Création de la Garde nationale : L’ANORGEND souhaite aller plus loin dans le statut du réserviste.

Lors du Conseil des ministres, Monsieur Jean-Yves LE DRIAN, ministre de la défense, et Monsieur Bernard CAZENEUVE, ministre de l’intérieur, ont présenté le dispositif de la Garde nationale en tant que structure souple et label ainsi que la mise en place d'un secrétariat général de la Garde nationale.

L'ANORGEND salue la décision du Président de la République, chef des Armées, qui préserve les modèles de réserve militaire des armées, directions et services dont celui de la gendarmerie tout en développant le concept de Garde nationale. Cette décision est une reconnaissance au plus haut niveau de l’État du rôle de la réserve opérationnelle de la gendarmerie dans la sécurité quotidienne des français ainsi que sa contribution à la lutte contre le terrorisme et l'ensemble des menaces sécuritaires pesant sur notre pays.

L'équilibre trouvé par la gendarmerie dans l'organisation et l'emploi de sa réserve opérationnelle doit être préservé. Si une gouvernance conjointe du ministère de la défense et du ministère de l’intérieur est une mesure positive, la spécificité du modèle de la gendarmerie qui a prouvé son efficacité, nécessite que sa réserve reste arrimée et employée par la gendarmerie.

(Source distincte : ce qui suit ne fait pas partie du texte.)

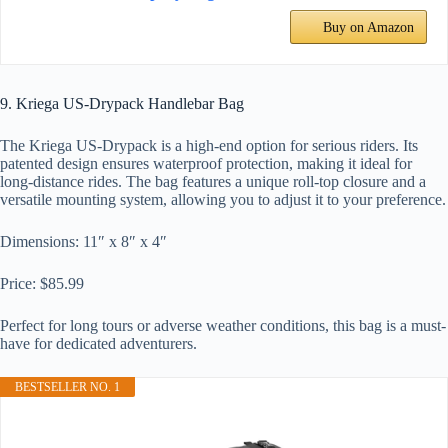
Buy on Amazon
9. Kriega US-Drypack Handlebar Bag
The Kriega US-Drypack is a high-end option for serious riders. Its
patented design ensures waterproof protection, making it ideal for
long-distance rides. The bag features a unique roll-top closure and a
versatile mounting system, allowing you to adjust it to your preference.
Dimensions: 11″ x 8″ x 4″
Price: $85.99
Perfect for long tours or adverse weather conditions, this bag is a must-
have for dedicated adventurers.
BESTSELLER NO. 1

Depuis la loi du 22 octobre 1999, la réserve opérationnelle de la gendarmerie est une composante à part entière de la gendarmerie, formée, entraînée et intégrée à ses missions quotidiennes.

La montée en puissance pendant la période estivale, à la suite de l'attentat de Nice, avec plus de 3000 réservistes opérationnels employés quotidiennement en moyenne sur le territoire national avec des pics d'emploi à 4000 réservistes en août ainsi que pour la sécurisation de la rentrée scolaire, a démontré la vitalité et la réactivité du modèle « Gendarmerie », un modèle ancré dans les territoires et au contact des populations.

La décision sur la Garde nationale qui s'accompagne de la montée en puissance des effectifs de la réserve opérationnelle avec un objectif à 40 000 réservistes en 2018 pour la seule Gendarmerie est prise. Néanmoins, elle pose la question de la disponibilité du réserviste opérationnel et donc de sa relation à son employeur qu’il soit public ou privé.


Dans ce contexte de forte mobilisation des forces de sécurité intérieure et de la volonté présidentielle d'une réserve plus disponible, plus réactive et plus aguerrie, l'ANORGEND salue la décision d’ouvrir aux entreprises le bénéfice d’une réduction d’impôts réduisant l’impôt sur les sociétés du montant des charges comprises du salaire représenté par le temps d’engagement du salarié. Cette mesure est une première avancée qui nécessite néanmoins qu'un travail plus large soit engagé avec les partenaires sociaux et les pouvoirs publics sur un dispositif cohérent et équilibré permettant au réserviste de se libérer plus facilement de ses obligations professionnelles. Il faut aboutir rapidement à un approfondissement du statut du réserviste qui serve à la fois l'intérêt de la gendarmerie et celui des employeurs civils.

L'ANORGEND apportera sa contribution à ce travail dans les prochains mois.